Gun control has been a prominent feature of our legal landscape ever since — from the Wild West, where frontier towns such as Tombstone and Dodge City had the most restrictive gun laws in the nation, to the New Deal, when Franklin Roosevelt pushed to limit access to machine guns and other weapons popular among Prohibition-era gangsters.
And state courts, which have recognized the right of individuals to own firearms for personal protection since the early 1800s, have historically upheld gun laws as long as they don’t nullify that right.
Even the National Rifle Association used to be an advocate of gun control. In the 1920s and ’30s, the NRA was at the forefront of the movement, pushing states to adopt strict laws limiting the ability of people to carry concealed guns in public.
Of course, at this year’s NRA convention, going on in St. Louis through Sunday, all you are likely to hear about is the importance of repealing gun-control laws. Although the NRA likes to say that we just need to vigorously enforce the rules already on the books, in legislatures and courts across the nation the organization shows its true colors by fighting to get rid of those laws — including the few surviving restrictive concealed-carry regulations that the NRA once endorsed.

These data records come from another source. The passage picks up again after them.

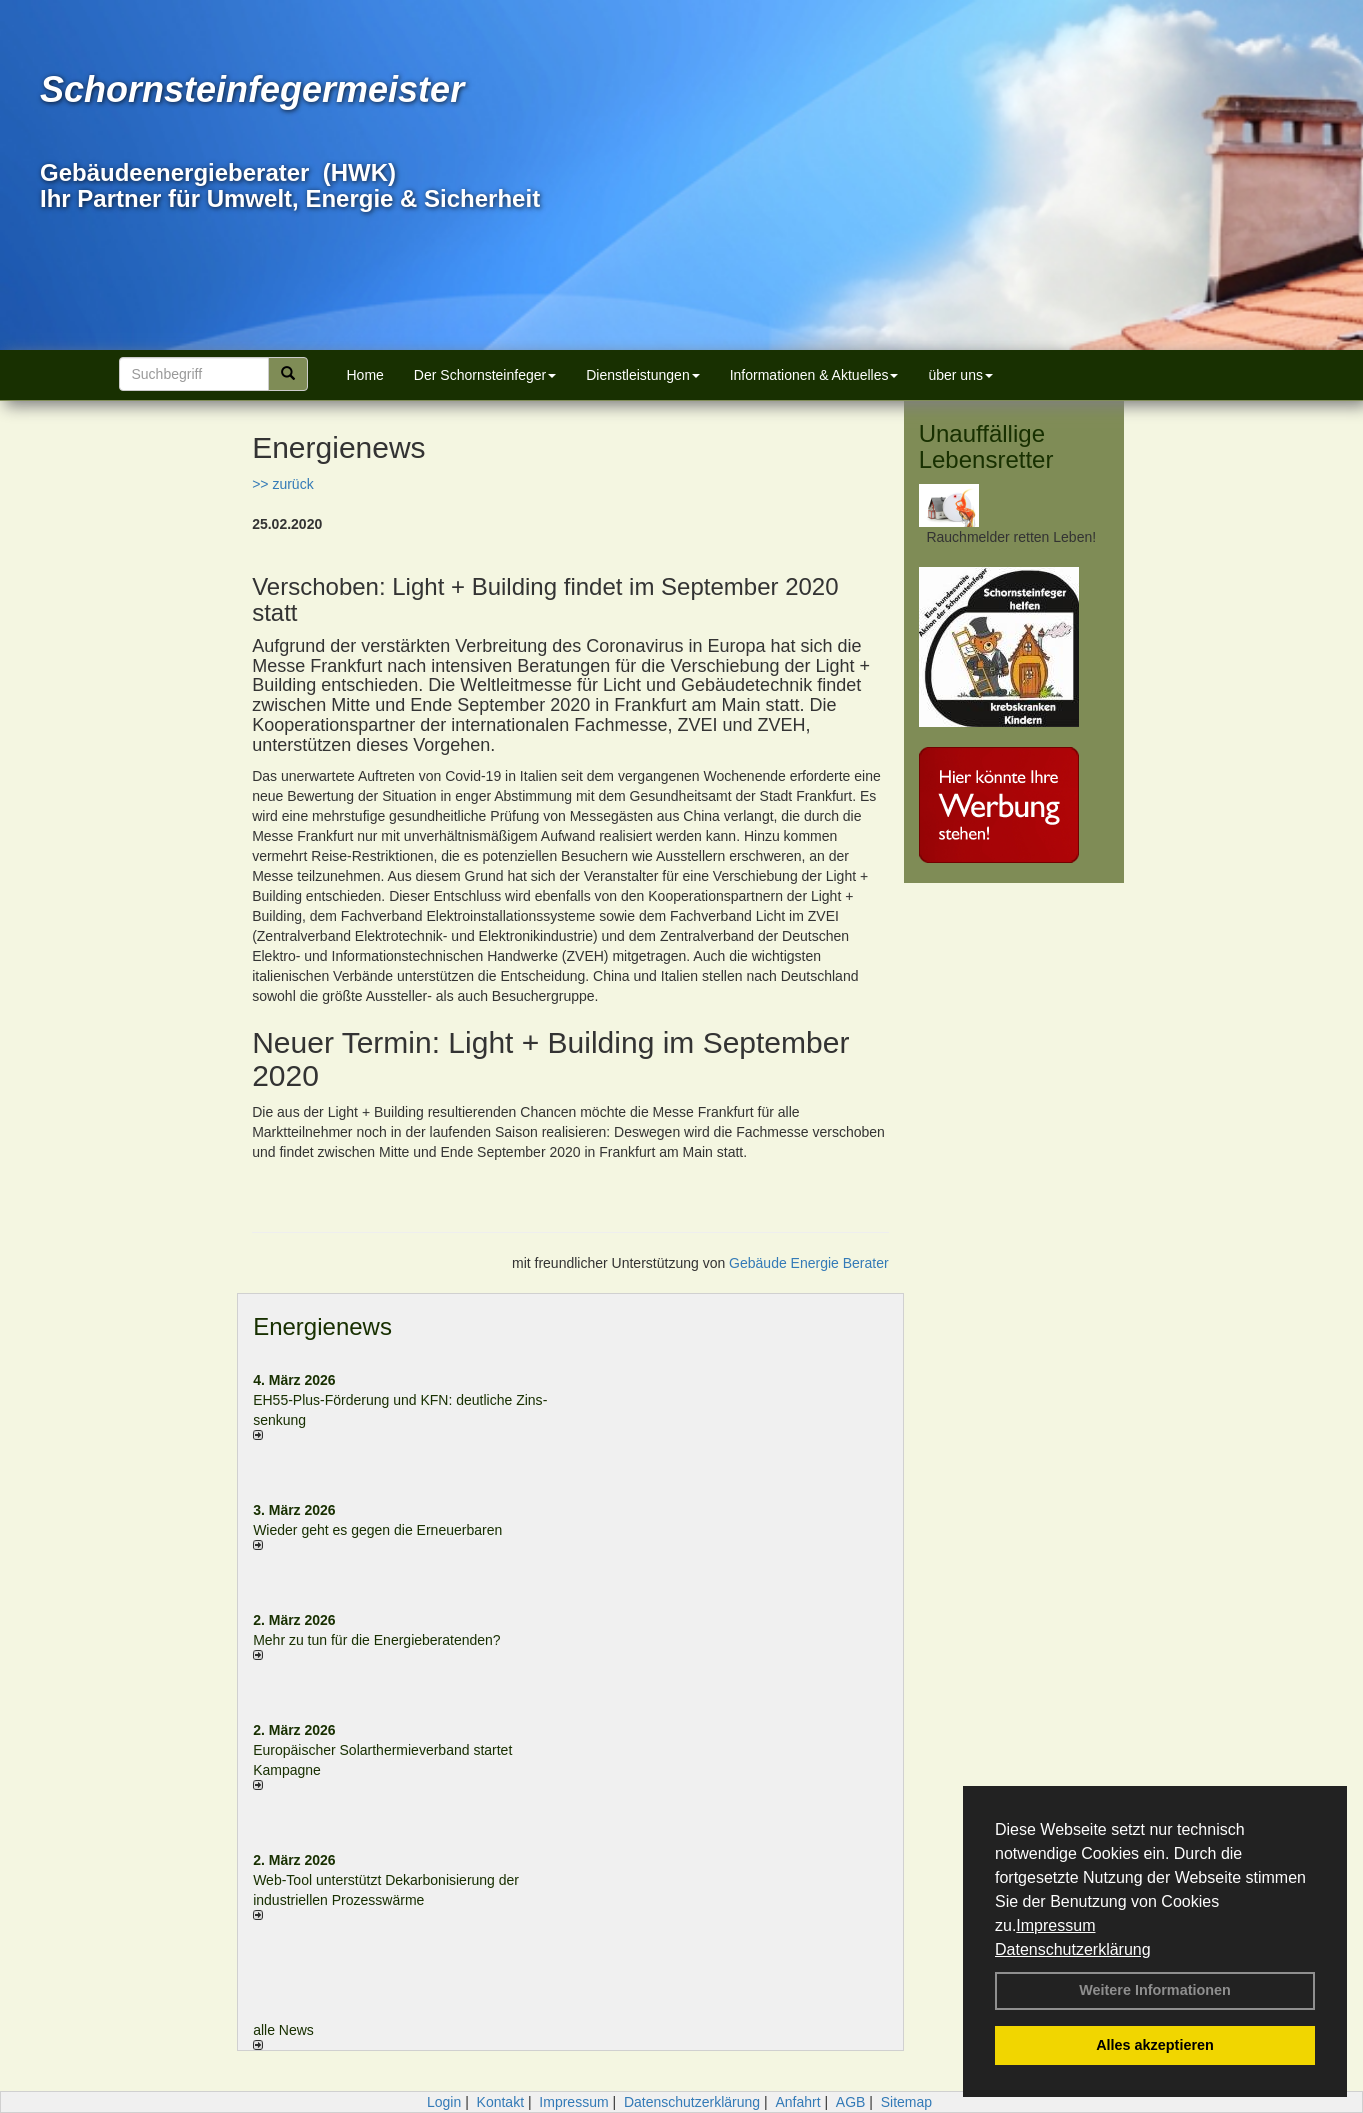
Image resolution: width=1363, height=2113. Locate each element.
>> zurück (282, 484)
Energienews (322, 1326)
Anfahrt (797, 2102)
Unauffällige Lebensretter (986, 446)
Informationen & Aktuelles (814, 375)
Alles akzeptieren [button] (1155, 2045)
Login (444, 2102)
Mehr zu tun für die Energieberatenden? (377, 1640)
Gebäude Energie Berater (809, 1263)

Second Amendment experts predict that the next major gun case to go to the Supreme Court will be a challenge to one of the remaining state or local laws that effectively bar the carrying of concealed weapons. Given that nearly every state allows almost anyone to carry guns on the streets, what the justices have to say about concealed carry will be less significant than what they say about the role of the courts in scrutinizing gun laws. Will the justices respect the long-standing tradition of gun control? Or will they create novel, untested hurdles for such laws?
In a hostile political environment, the courts have long been gun-control advocates’ best friend. Whether that 200-year friendship can last much longer will be the question that next confronts the Supreme Court.
Adam Winkler is a law professor at the University of California at Los Angeles and the author of “Gunfight: The Battle Over the Right to Bear Arms in America.”